The page is distinct from the content.

And because the page is distinct from the content the search optimizer’s task is more complicated. We have to study query patterns, we have to study competitive page content, and many optimizers try to study competitive link footprints (a truly useless passtime, but that is a topic for another post). We have to understand the market’s needs, and then we have to identify the right market and optimize for that market.

Some people might only be interested in “kosher hot dogs” but we’ll probably capture some “hot dogs” traffic anyway just because the two expressions overlap. Capturing traffic from the wrong market means your conversion rates go down. ROI may be adversely impacted by capturing the wrong traffic.

The Web content may be too ambitious with its relevance goals. We may be asked to match content with more queries than the content is really strongly relevant for. What is a poor search optimizer to do then? Suggesting the creation of new content is often greeted with a blank expression oir the deal-shattering words of, “But we just created the Web site — it’s ready to go!”

You can only do so much with inflexible and limited content, but links won’t always be there when you need them. In fact, in some queries, links won’t be relevant at all. Why is that?

Think about it.

{ 3 comments… read them below or add one }

dodito 09.23.07 at 12:15 am

Michael,

How about trust and themes (not “trustrank”). For example: take fashion.

If a website deals with say “fashion” and receives a lot of links referring to in the context of fashion (in anchor or outside). These could be fashion sites, but also “anti-fur” websites, or a website that deals with human rights and child labor etc etc. So.. relevance can be seen from many perspectives. (And frankly I do not see http://www.fashion.com being linked so quickly from http://www.instyle.com or http://www.dolceandgabana.com.. so where WOULD you be able to get topical links anyway..)

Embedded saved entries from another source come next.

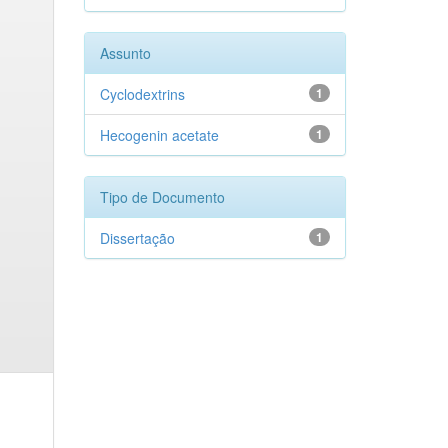
Assunto
Cyclodextrins
1
Hecogenin acetate
1
Tipo de Documento
Dissertação
1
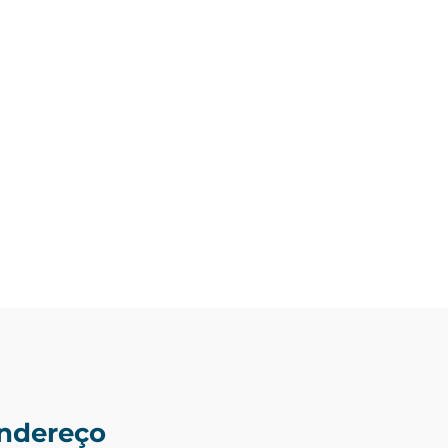
ndereço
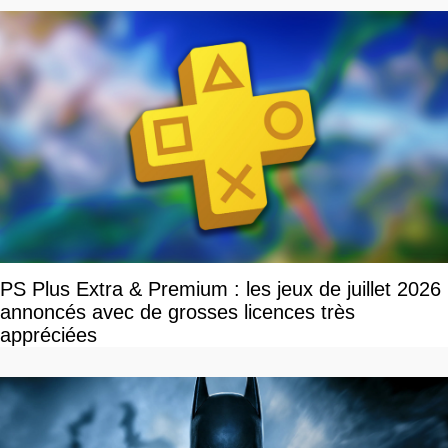
PS Plus Extra & Premium : les jeux de juillet 2026
annoncés avec de grosses licences très
appréciées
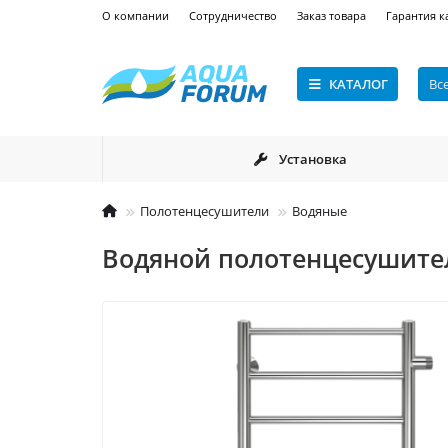
О компании
Сотрудничество
Заказ товара
Гарантия к
КАТАЛОГ
Вс
Установка
Полотенцесушители
Водяные
Водяной полотенцесушител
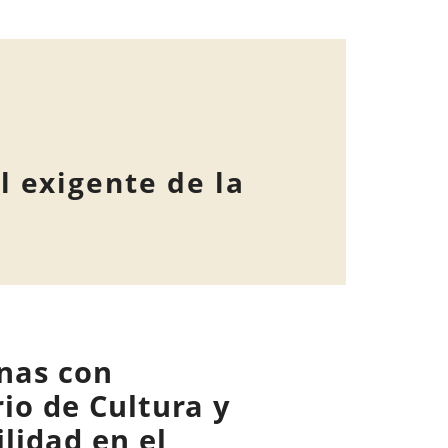
l exigente de la
nas con
io de Cultura y
lidad en el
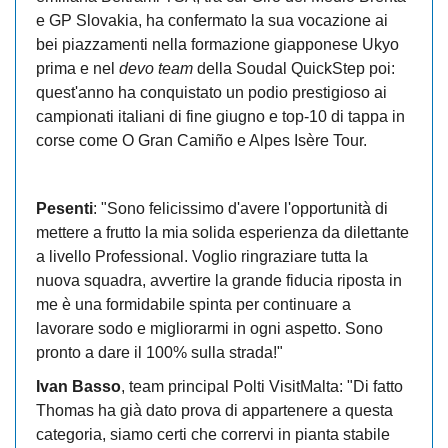
e GP Slovakia, ha confermato la sua vocazione ai
bei piazzamenti nella formazione giapponese Ukyo
prima e nel
devo team
della Soudal QuickStep poi:
quest'anno ha conquistato un podio prestigioso ai
campionati italiani di fine giugno e top-10 di tappa in
corse come O Gran Camiño e Alpes Isère Tour.
Pesenti
: "Sono felicissimo d'avere l'opportunità di
mettere a frutto la mia solida esperienza da dilettante
a livello Professional. Voglio ringraziare tutta la
nuova squadra, avvertire la grande fiducia riposta in
me è una formidabile spinta per continuare a
lavorare sodo e migliorarmi in ogni aspetto. Sono
pronto a dare il 100% sulla strada!"
Ivan Basso
, team principal Polti VisitMalta: "Di fatto
Thomas ha già dato prova di appartenere a questa
categoria, siamo certi che corrervi in pianta stabile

Is it possible for that website to obtain a certain “status” as ..”this is the website to go to for fashion so any new page on fashion will be in high regards by us: Yahoo or Google” ? Or would any new fashion page still be judged in the same way as if it were posted on seo-theory.com and judged on links, text etc.

If a whole site deals with fashion does that not have any impact at all on the way it is ranked if fashion related keywords are used ?

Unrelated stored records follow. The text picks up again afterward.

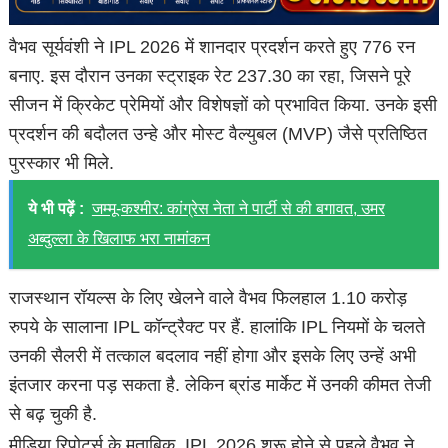
वैभव सूर्यवंशी ने IPL 2026 में शानदार प्रदर्शन करते हुए 776 रन
बनाए. इस दौरान उनका स्ट्राइक रेट 237.30 का रहा, जिसने पूरे
सीजन में क्रिकेट प्रेमियों और विशेषज्ञों को प्रभावित किया. उनके इसी
प्रदर्शन की बदौलत उन्हे और मोस्ट वैल्युबल (MVP) जैसे प्रतिष्ठित
पुरस्कार भी मिले.
ये भी पढ़ें :
जम्मू-कश्मीर: कांग्रेस नेता ने पार्टी से की बगावत, उमर
अब्दुल्ला के खिलाफ भरा नामांकन
राजस्थान रॉयल्स के लिए खेलने वाले वैभव फिलहाल 1.10 करोड़
रुपये के सालाना IPL कॉन्ट्रैक्ट पर हैं. हालांकि IPL नियमों के चलते
उनकी सैलरी में तत्काल बदलाव नहीं होगा और इसके लिए उन्हें अभी
इंतजार करना पड़ सकता है. लेकिन ब्रांड मार्केट में उनकी कीमत तेजी
से बढ़ चुकी है.
मीड‍िया र‍िपोर्ट्स के मुताबिक, IPL 2026 शुरू होने से पहले वैभव ने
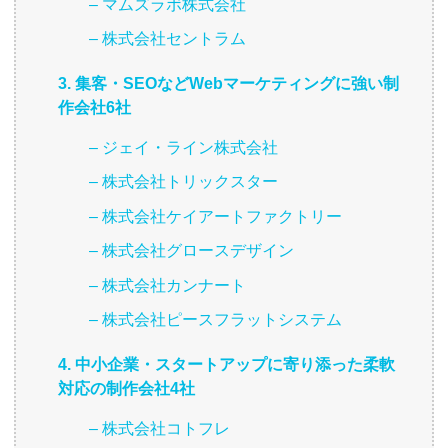
– マムズラボ株式会社
– 株式会社セントラム
3. 集客・SEOなどWebマーケティングに強い制
作会社6社
– ジェイ・ライン株式会社
– 株式会社トリックスター
– 株式会社ケイアートファクトリー
– 株式会社グロースデザイン
– 株式会社カンナート
– 株式会社ピースフラットシステム
4. 中小企業・スタートアップに寄り添った柔軟
対応の制作会社4社
– 株式会社コトフレ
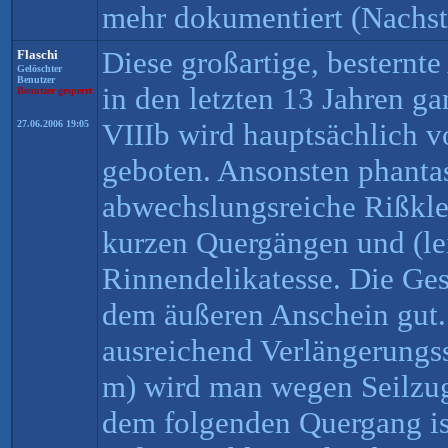
mehr dokumentiert (Nachst
Diese großartige, besternt
Flaschi
Gelöschter
Benutzer
in den letzten 13 Jahren g
Benutzer gesperrt
VIIIb wird hauptsächlich 
27.06.2006 19:05
geboten. Ansonsten phantas
abwechslungsreiche Rißklet
kurzen Quergängen und (lei
Rinnendelikatesse. Die Gest
dem äußeren Anschein gut. 
ausreichend Verlängerungs
m) wird man wegen Seilzu
dem folgenden Quergang ist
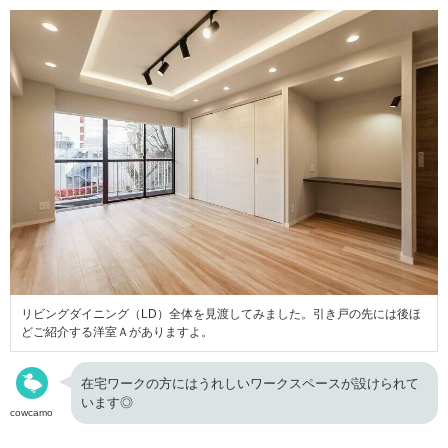
リビングダイニング（LD）全体を見渡してみました。引き戸の先には後ほ
どご紹介する洋室Ａがありますよ。
在宅ワークの方にはうれしいワークスペースが設けられて
います◎
cowcamo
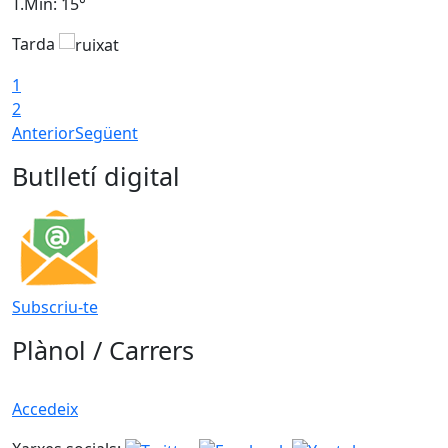
T.Min: 15°
T
Tarda
T
1
2
Anterior
Següent
Butlletí digital
Subscriu-te
Plànol / Carrers
Accedeix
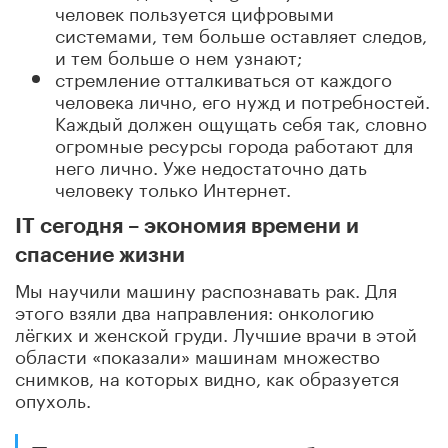
человек пользуется цифровыми
системами, тем больше оставляет следов,
и тем больше о нем узнают;
стремление отталкиваться от каждого
человека лично, его нужд и потребностей.
Каждый должен ощущать себя так, словно
огромные ресурсы города работают для
него лично. Уже недостаточно дать
человеку только Интернет.
IT сегодня – экономия времени и
спасение жизни
Мы научили машину распознавать рак. Для
этого взяли два направления: онкологию
лёгких и женской груди. Лучшие врачи в этой
области «показали» машинам множество
снимков, на которых видно, как образуется
опухоль.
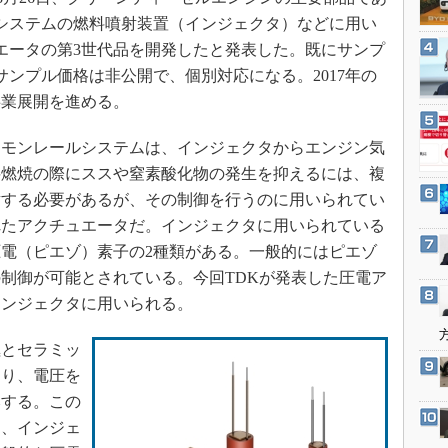
3Dプリンタ
産業オープンネット展
システムの燃料噴射装置（インジェクタ）などに用い
デジタルツインとCAE
エータの第3世代品を開発したと発表した。既にサンプ
S＆OP
サンプル価格は非公開で、個別対応になる。2017年の
インダストリー4.0
事業展開を進める。
イノベーション
モンレールシステムは、インジェクタからエンジン気
製造業ビッグデータ
料燃焼の際にススや窒素酸化物の発生を抑えるには、複
メイドインジャパン
射する必要があるが、その制御を行うのに用いられてい
植物工場
れたアクチュエータだ。インジェクタに用いられている
電（ピエゾ）素子の2種類がある。一般的にはピエゾ
知財マネジメント
制御が可能とされている。今回TDKが発表した圧電ア
海外生産
インジェクタに用いられる。
グローバル設計・開発
制御セキュリティ
とセラミッ
おり、電圧を
新型コロナへの対応
みする。この
て、インジェ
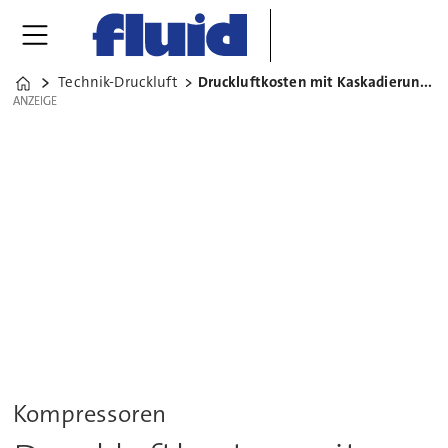
Technik-Druckluft
Druckluftkosten mit Kaskadierung senken
Home
ANZEIGE
ANZEIGE
Kompressoren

dodito 09.23.07 at 12:37 am

A second question that occurs to me.

What if you have pages grouped together around one “theme”: say “Polar Bears. You have pages about the bear, North Pole, Global Warming etc. etc. I can interlink them with relevant anchor text (so “Global Warming” anchor text pointing to “Poor Polar Bears: victims of Global Warming” page etc. etc.).

I have seen it being pretty effective even for small groups of pages. Isn’t this a way of theming ? Perhaps not a whole site, but making a group of sites part of a single theme, and making that visible in any possible way ?

Or.. would I understand you correctly that it has nothing to do with the *themes* per se, but 1) on page criteria for each separate page (could be any theme) and 2) the fact these pages are linked with anchor text I think is useful (also irrespective of themes in a technical sense) and in a coherent site structure.

In other words.. could I do the same thing, but now for pages dealing with bears, fashion, nuclear power and SEO ? Would it have the same effect on the search engines ? Then “theming” is just relevant to the end user (I find it harder to convince a user to jump from a fashion page to a nuclear power page.. but it IS possible, and I presume that is the point you’re making about the irrelevance of “topical links”: there’s always a theme to be found) ?

I think I have just asked you 3 questions instead of one in this posting.. :-)

Michael Martinez 09.23.07 at 10:03 pm

What you seem to be seeing as “theming” is really just internal linking and group linking that designates which pages are the most important.

Search engines determine trust on the basis of which sites comply with their guidelines over time. They may look at content within certain verticals but algorithmically doing that for the entire Web is impossible.